Visuellement on peut difficilement voir les différences entre les trois modèles même si Deeplabv3+ apporte une meilleure précision. Nous pouvons également observer que les modèles ont du mal à prédire les zones en construction ou des difficultés à analyser l’ombre sur les bâtiments.

Comparaison avec les données cadastrales

Après avoir analyser les résultats et choisit le model le plus pertinent, nous allons pouvoir faire une étude comparative avec le cadastre afin d’identifier les nouvelles constructions. Cela sous-entend aussi de disposer le dernier millésime du cadastre dans la zone d’étude. Pour détecter la présence ou non de nouveaux bâtiments, nous avons construits plusieurs métriques basées sur l’erreur absolue moyenne(MAE) ainsi que l’IoU pour évaluer les similitudes dans les pixels du masque réel(cadastre) et du masque prédit.

Par exemple, dans la ci dessous, la différence symétrique utilisée est le résultat de la somme des différences entre les données prédites et le cadastre. Par conséquent, plus l’erreur absolue moyenne est faible moins il y a de différences et inversement. Avec une IoU moyenne de 95%, on voit bien qu’il n’y a pas de nouveaux bâtiments dans l’image prédite. En outre, les autres différences complémentaires permettent de détecter les pixels que nous avons détectés en plus ou en moins entre la prédiction et le cadastre.

Limites

Actuellement, nous avons un modèle qui fonctionne assez bien sur la plupart des images que nous avons. Ce pendant le jeu de données entrainé uniquement sur Lyon ne permet pas de prédire n’importe qu’elle image. En effet, dans le jeu de données, les images sont localisées essentiellement en milieu urbain très dense ou pavillonnaire. Nous avons également remarqué que la résolution spatiale et spectrale est déterminant pour une meilleure précision. Par exemple des images de résolution de 1 mètre ou d’une taille de plus de 3000/3000pixel ne conviendrait pas à notre model. La détection de l’emprise des bâtiments est moins évidente. Avec la réduction des données lors de la précision à 256/256 pixels, on perd beaucoup d’informations spectrales.

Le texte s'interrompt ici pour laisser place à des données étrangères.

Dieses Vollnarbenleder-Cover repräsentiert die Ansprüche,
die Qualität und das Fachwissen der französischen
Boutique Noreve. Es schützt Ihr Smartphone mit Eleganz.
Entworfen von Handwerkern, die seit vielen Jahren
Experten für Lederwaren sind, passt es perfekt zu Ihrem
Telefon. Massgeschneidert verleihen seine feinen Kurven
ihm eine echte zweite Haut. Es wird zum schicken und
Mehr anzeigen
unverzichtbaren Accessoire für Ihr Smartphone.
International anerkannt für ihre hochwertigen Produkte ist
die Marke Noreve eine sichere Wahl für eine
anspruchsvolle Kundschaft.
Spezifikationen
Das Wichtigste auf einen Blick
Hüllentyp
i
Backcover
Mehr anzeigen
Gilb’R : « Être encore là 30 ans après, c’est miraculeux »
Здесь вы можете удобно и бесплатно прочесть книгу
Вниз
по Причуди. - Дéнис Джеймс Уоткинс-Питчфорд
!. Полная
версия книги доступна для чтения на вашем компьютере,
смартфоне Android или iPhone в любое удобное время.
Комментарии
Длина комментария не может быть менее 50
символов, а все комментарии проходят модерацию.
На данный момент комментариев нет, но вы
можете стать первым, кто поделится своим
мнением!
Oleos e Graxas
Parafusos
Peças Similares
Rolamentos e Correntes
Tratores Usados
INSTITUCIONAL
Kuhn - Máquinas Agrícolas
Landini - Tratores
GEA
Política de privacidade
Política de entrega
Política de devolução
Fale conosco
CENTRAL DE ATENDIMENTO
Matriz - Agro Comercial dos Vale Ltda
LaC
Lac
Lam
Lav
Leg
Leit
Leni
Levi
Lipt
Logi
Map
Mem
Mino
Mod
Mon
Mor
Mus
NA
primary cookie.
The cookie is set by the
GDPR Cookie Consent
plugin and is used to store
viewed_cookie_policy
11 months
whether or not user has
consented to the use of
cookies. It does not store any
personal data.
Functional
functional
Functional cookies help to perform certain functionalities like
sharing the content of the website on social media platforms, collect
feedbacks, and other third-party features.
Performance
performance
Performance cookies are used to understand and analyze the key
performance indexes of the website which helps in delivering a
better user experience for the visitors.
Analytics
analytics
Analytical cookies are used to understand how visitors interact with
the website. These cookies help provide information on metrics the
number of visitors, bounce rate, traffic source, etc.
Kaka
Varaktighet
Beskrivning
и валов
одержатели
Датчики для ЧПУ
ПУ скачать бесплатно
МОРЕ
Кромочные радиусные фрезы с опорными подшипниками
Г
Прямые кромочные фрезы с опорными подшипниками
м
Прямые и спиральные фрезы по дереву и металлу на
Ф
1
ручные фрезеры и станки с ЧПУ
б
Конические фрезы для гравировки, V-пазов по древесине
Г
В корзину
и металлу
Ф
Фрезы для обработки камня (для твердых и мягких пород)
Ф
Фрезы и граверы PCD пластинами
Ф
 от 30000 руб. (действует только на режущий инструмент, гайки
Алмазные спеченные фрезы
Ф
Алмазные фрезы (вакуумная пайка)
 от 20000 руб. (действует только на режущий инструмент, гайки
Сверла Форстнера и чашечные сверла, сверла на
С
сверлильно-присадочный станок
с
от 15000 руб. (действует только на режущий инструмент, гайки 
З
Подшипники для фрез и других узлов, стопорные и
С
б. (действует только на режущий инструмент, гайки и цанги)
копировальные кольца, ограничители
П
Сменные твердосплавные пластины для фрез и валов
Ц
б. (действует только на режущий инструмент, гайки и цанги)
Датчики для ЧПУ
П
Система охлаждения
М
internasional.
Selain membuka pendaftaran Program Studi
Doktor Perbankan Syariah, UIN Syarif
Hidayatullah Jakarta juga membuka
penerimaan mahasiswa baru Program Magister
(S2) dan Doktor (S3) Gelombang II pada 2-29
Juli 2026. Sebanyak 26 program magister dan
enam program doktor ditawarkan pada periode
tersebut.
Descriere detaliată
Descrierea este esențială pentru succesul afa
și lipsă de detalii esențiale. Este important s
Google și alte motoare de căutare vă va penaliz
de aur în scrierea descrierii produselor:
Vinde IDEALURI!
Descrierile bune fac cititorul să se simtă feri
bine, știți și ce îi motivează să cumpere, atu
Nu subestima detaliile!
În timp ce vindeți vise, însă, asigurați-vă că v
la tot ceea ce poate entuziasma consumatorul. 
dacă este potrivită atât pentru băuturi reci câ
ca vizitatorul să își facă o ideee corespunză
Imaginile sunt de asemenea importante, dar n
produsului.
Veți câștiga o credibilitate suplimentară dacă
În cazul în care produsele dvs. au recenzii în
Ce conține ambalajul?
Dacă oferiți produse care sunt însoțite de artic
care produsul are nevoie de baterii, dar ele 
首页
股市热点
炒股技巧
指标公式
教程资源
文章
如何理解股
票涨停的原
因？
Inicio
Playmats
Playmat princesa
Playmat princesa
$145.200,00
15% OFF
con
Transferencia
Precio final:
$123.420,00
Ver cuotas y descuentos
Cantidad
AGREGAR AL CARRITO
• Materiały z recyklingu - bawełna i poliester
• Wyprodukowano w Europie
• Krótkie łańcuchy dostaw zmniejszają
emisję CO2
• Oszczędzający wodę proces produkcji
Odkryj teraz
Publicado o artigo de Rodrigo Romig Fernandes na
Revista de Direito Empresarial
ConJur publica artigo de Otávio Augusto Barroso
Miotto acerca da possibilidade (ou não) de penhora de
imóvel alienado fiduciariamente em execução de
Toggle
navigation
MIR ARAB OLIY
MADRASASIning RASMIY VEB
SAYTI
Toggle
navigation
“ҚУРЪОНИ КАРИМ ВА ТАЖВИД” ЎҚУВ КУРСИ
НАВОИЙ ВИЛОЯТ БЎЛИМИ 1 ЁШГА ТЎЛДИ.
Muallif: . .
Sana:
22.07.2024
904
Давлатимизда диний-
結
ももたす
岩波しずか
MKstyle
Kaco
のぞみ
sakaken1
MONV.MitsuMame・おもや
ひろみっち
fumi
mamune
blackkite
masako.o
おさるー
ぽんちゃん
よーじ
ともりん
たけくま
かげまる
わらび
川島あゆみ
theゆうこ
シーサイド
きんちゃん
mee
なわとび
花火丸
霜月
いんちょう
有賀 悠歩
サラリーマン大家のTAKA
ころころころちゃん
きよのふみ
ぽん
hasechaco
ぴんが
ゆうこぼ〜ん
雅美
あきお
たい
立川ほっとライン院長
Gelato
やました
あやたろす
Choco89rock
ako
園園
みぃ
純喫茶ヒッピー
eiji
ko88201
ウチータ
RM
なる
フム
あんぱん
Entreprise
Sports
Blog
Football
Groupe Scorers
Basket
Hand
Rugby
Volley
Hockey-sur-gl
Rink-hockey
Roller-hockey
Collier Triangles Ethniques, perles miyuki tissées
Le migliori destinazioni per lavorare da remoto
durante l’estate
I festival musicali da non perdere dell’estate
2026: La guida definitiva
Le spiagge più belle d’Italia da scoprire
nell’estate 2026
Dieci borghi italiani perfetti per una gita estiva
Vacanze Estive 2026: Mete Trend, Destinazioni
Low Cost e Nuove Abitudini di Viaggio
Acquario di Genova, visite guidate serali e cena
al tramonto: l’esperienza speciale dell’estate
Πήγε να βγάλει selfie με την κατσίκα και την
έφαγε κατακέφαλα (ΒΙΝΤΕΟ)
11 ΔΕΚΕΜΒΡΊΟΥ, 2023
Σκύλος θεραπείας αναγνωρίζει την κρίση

Donc malgré la précision du model, la prédiction faite sur un nouveau jeu de données, démontre quelques limites. Avec l’intersection des données avec le cadastre, certains bâtiments n’ont pas non plus été détectés ou partiellement identifiés comme l’illustre la figure 24. Les polygones en rouge représentent soit l’empreinte des bâtiments non présentes dans le cadastre soit des erreurs de classification. IL y a plusieurs raisons pour expliquer cela.

  • D’abord, les données d’apprentissage datent de 2018 et le cadastre de 2021. Donc la majeure partie des bâtiments non détectés ont été construites après 2018.
  • Le jeu de données, essentiellement en milieu urbain ne permet pas non plus d’identifier toutes les caractéristiques des éléments bâti.
  • La luminosité, l’ombrage et la réflectance varie énormément. Certains matériaux comme le sol des parkings peuvent être confondus aux toits de certains bâtiments.
  • Certains bâtiments sous la canopée, figurent 25, bien identifiés dans le cadastre, ne pourront pas aussi être détectés. Les toits végétalisés, en serres ou en plastiques également sont difficiles à identifier.

Globalement, l’approche de la segmentation sémantique nous a permis de détecter avec précisions les empreintes de bâtiments. Voici quelques recommandations pour améliorer les performances du model :

  • Diversifier le jeu de données pour mieux identifier les caractéristiques des bâtiments (colorimétrie, résolution spatiale et radiométriques)
  • Utiliser un model pré-entrainé sur « imagenet » pour une meilleure détection
  • Pour résoudre le problème de détection d’images de grande tailles, avant de faire une prédiction, il faudra réduire l’image d’entrée en patches plus petites. Faire une prédiction patches par patches et assembler l’ensemble comme image de sortie.